平穏は訪れないし、彼女はまだ懲りない

 地獄のような夕食タイムが終わり、現在、店の裏口を出たあたり。

 ようやく、帰宅が許可された。


 ちなみに、質問攻めを受けた結果。

 凛花がウチに泊まっている事がバレた。……まぁ隠し通すべきではないから結果的に良かったと思うが、バレたくなかった気持ちもある。


 母さんも、珍しく親父も動揺した様子を見せていたが……それでも、美香さんから許可を得ている事が決定打となり、最後には納得してくれた。「後で凛花ちゃんのお母さんと話さないと……」だなんだと、母さんはアタフタしていたが。


 何はともあれ、凛花と二人で帰路に就こうとすると、母さんが呼び止めてきた。


「俊哉」

「ん?」


 ひょいひょいと手招きして、耳を貸すよう指示される。


 母さんは俺の耳元で、そっと呟いた。


「明日は仕事手伝いに来なくていいからね。カノジョがいるなら、全然そっち優先してくれていいから」

「……うん、ありがと母さん」

「それと、あんま無理させちゃダメよ」

「は?」

「くれぐれも人様の娘さんに粗相はしないこと。わかってるわね?」

「あ、あぁ……分かってるよ」


 母さんは微笑を湛えると、ひらひら手を振ってくれる。親父は店の中で仕事をしているから、この場にはいない。

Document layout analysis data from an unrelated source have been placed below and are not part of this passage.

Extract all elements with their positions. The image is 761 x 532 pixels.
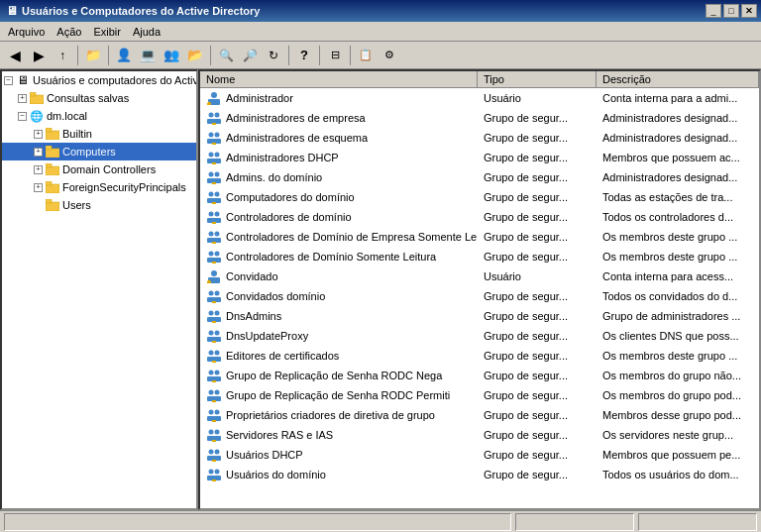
refresh-button[interactable]: ↻ (263, 45, 284, 66)
tree-item-computers[interactable]: + Computers (2, 143, 196, 160)
root-label: Usuários e computadores do Active (33, 74, 196, 86)
separator-5 (319, 46, 320, 65)
col-header-desc[interactable]: Descrição (597, 71, 759, 87)
menu-ajuda[interactable]: Ajuda (127, 24, 166, 40)
svg-point-66 (215, 311, 220, 316)
col-header-name[interactable]: Nome (200, 71, 478, 87)
list-row[interactable]: Proprietários criadores de diretiva de g… (200, 405, 759, 425)
svg-rect-4 (46, 149, 59, 158)
minimize-button[interactable]: _ (706, 4, 721, 18)
list-row[interactable]: Convidados domínio Grupo de segur... Tod… (200, 286, 759, 306)
list-row[interactable]: Controladores de Domínio de Empresa Some… (200, 227, 759, 247)
list-row[interactable]: Admins. do domínio Grupo de segur... Adm… (200, 167, 759, 187)
tree-item-domain-controllers[interactable]: + Domain Controllers (2, 160, 196, 178)
foreign-expand[interactable]: + (34, 183, 43, 192)
svg-point-42 (215, 212, 220, 217)
computers-expand[interactable]: + (34, 148, 43, 157)
group-icon (206, 407, 222, 423)
name-text: Servidores RAS e IAS (226, 429, 333, 441)
list-row[interactable]: Controladores de Domínio Somente Leitura… (200, 247, 759, 266)
svg-rect-7 (46, 163, 52, 167)
name-text: Grupo de Replicação de Senha RODC Nega (226, 370, 442, 381)
menu-arquivo[interactable]: Arquivo (2, 24, 51, 40)
col-header-type[interactable]: Tipo (478, 71, 597, 87)
list-row[interactable]: Convidado Usuário Conta interna para ace… (200, 266, 759, 286)
close-button[interactable]: ✕ (741, 4, 757, 18)
options-button[interactable]: ⚙ (379, 45, 400, 66)
help-button[interactable]: ? (293, 45, 315, 66)
root-expand[interactable]: − (4, 76, 13, 85)
up-button[interactable]: ↑ (52, 45, 73, 66)
maximize-button[interactable]: □ (723, 4, 739, 18)
cell-desc: Membros desse grupo pod... (597, 408, 759, 422)
menu-exibir[interactable]: Exibir (87, 24, 127, 40)
group-button[interactable]: 👥 (161, 45, 182, 66)
folder-button[interactable]: 📁 (82, 45, 104, 66)
tree-item-users[interactable]: Users (2, 196, 196, 214)
svg-point-21 (209, 133, 214, 138)
list-row[interactable]: Controladores de domínio Grupo de segur.… (200, 207, 759, 227)
cell-desc: Os clientes DNS que poss... (597, 329, 759, 343)
separator-3 (210, 46, 211, 65)
list-row[interactable]: Usuários do domínio Grupo de segur... To… (200, 465, 759, 484)
list-row[interactable]: Computadores do domínio Grupo de segur..… (200, 187, 759, 207)
group-icon (206, 189, 222, 205)
find2-button[interactable]: 🔎 (239, 45, 261, 66)
list-row[interactable]: Grupo de Replicação de Senha RODC Permit… (200, 385, 759, 405)
cell-type: Grupo de segur... (478, 309, 597, 323)
builtin-label: Builtin (62, 128, 92, 140)
list-row[interactable]: Administrador Usuário Conta interna para… (200, 88, 759, 108)
title-icon: 🖥 (6, 4, 18, 18)
svg-rect-35 (212, 182, 216, 184)
tree-root[interactable]: − 🖥 Usuários e computadores do Active (2, 71, 196, 89)
tree-item-dm-local[interactable]: − 🌐 dm.local (2, 107, 196, 125)
forward-button[interactable]: ▶ (28, 45, 50, 66)
menu-acao[interactable]: Ação (51, 24, 87, 40)
svg-point-106 (215, 470, 220, 475)
list-row[interactable]: DnsUpdateProxy Grupo de segur... Os clie… (200, 326, 759, 346)
group-icon (206, 110, 222, 126)
list-row[interactable]: Usuários DHCP Grupo de segur... Membros … (200, 445, 759, 465)
list-row[interactable]: Editores de certificados Grupo de segur.… (200, 346, 759, 366)
svg-point-96 (215, 430, 220, 435)
builtin-expand[interactable]: + (34, 130, 43, 139)
ou-button[interactable]: 📂 (184, 45, 206, 66)
dm-local-expand[interactable]: − (18, 112, 27, 121)
svg-point-95 (209, 430, 214, 435)
find-button[interactable]: 🔍 (215, 45, 237, 66)
cell-name: Admins. do domínio (200, 168, 478, 186)
svg-point-52 (215, 252, 220, 257)
list-row[interactable]: Administradores de empresa Grupo de segu… (200, 108, 759, 128)
svg-point-100 (209, 450, 214, 455)
list-row[interactable]: DnsAdmins Grupo de segur... Grupo de adm… (200, 306, 759, 326)
group-icon (206, 368, 222, 383)
list-row[interactable]: Administradores DHCP Grupo de segur... M… (200, 148, 759, 167)
cell-type: Grupo de segur... (478, 448, 597, 462)
list-body[interactable]: Administrador Usuário Conta interna para… (200, 88, 759, 508)
saved-queries-label: Consultas salvas (47, 92, 129, 104)
name-text: Controladores de domínio (226, 211, 352, 223)
user-button[interactable]: 👤 (113, 45, 135, 66)
svg-rect-0 (30, 95, 44, 104)
tree-item-saved-queries[interactable]: + Consultas salvas (2, 89, 196, 107)
saved-queries-expand[interactable]: + (18, 94, 27, 103)
list-row[interactable]: Administradores de esquema Grupo de segu… (200, 128, 759, 148)
cell-type: Grupo de segur... (478, 190, 597, 204)
properties-button[interactable]: 📋 (355, 45, 377, 66)
svg-rect-55 (212, 262, 216, 264)
list-row[interactable]: Servidores RAS e IAS Grupo de segur... O… (200, 425, 759, 445)
list-panel: Nome Tipo Descrição Administrador Usuári… (198, 69, 761, 510)
cell-type: Usuário (478, 91, 597, 105)
svg-point-17 (215, 113, 220, 118)
svg-point-46 (209, 232, 214, 237)
tree-scroll[interactable]: − 🖥 Usuários e computadores do Active + … (2, 71, 196, 508)
tree-item-foreign[interactable]: + ForeignSecurityPrincipals (2, 178, 196, 196)
filter-button[interactable]: ⊟ (324, 45, 346, 66)
group-icon (206, 288, 222, 304)
back-button[interactable]: ◀ (4, 45, 26, 66)
computer-button[interactable]: 💻 (137, 45, 159, 66)
list-row[interactable]: Grupo de Replicação de Senha RODC Nega G… (200, 366, 759, 385)
dc-expand[interactable]: + (34, 165, 43, 174)
cell-name: Servidores RAS e IAS (200, 426, 478, 444)
tree-item-builtin[interactable]: + Builtin (2, 125, 196, 143)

 俺は軽く手を振り返すと、踵を返した。凛花は何度もぺこぺこ頭を下げては、愛想良く笑みをこぼしていた。




 ★




 電車と徒歩を合わせて一時間近く。

 ようやくウチに戻ってきた。日も落ちて、空が暗くなっている。

 寒空の下、身体を寄せ合いながら歩く。


「なんかすみません。結局、お金貰っちゃって……そんなつもりなかったのに」

「いや働いたんだし、お金貰うのは当たり前だって」


 当然ながら今日のアルバイト代は出ている。

 凛花は日雇いみたいなものだから、直接封筒に入れて現金を手渡されている。


「あ、そうだ。先輩、何か欲しいものありますか」

「俺? いや、特にないかな。……てか凛花が欲しいものを買いなよ」

「でも先輩はプレゼント買ったみたいじゃないですか」

「……っ。そ、それは……」


 ここにきて、母さんの失言を拾われる。

 悪いことをしたわけじゃない。何もやましい事はないが、どことなく胸を締め付けられる。


「あ、別にいいんですよ。大体、察しはついてますし」

「……時間かかるかもだけど、いつかちゃんと凛花のために渡すから、待っててくれる?」

「はい。なんだか催促したみたいですみませんね」

「ううん。そんなことない」

「じゃあ代わりに私は先輩が喜ぶコトしてあげます」

「こほっ、ごほっ」

「大丈夫ですか。最近先輩よく咳き込みますけど。私なにか変なコト言いました?」

「いや言ってない、と思うよ。うん、……言ってない」

「夜まで我慢してくださいね」

「変な事言ってんじゃねぇか!」


 良くない。こういう流れは本当によくない。

 俺は赤くなった顔を隠すようにそっぽを向きながら、アパートの階段を上っていく。


 カギ穴にカギを入れる。

 すると、そこで異変に気付いた。


「どうかしました? 先輩」


 凛花がきょとんと首を傾げる。

 俺は顔に集まった熱をすぐに急冷させ、頬をわずかに引きつらせた。


「カギ、開いてる」

「閉め忘れたんじゃないですか?」

「かもしんない。……けど念のため、凛花はそこで待ってて」


 部屋の中に入らないよう指示をする。

 一旦、俺だけで中の様子を見るとしよう。


 玄関扉を開ける。室内は暗い。ぱっと見では、何も起きてなさそうだ。

 室内の電気をつけ、中を物色していく。ワンルームの間取り。キッチン周辺、トイレや風呂をまずは確認する。大丈夫そうだ。


「先輩、私も中に入っていいですか?」

「もうちょい待って」


 まだ肝心の部屋を覗いていない。

 ゆっくりと慎重に、室内をぐるりと見回す。


 大丈夫、そうかな。目立って物色された形跡も──


 と、一安心した矢先だった。

 不自然なまでにベッドの布団が盛り上がっている事に気がついた。


 それとほぼ時を同じくして布団がひとりでに動く。のっそりと起き上がり、そこから登場したのは、腰まで届く長い黒髪。


「んぁ──あ、おはようトシ君。待ってたよ」


 幼馴染、月宮愛里だった。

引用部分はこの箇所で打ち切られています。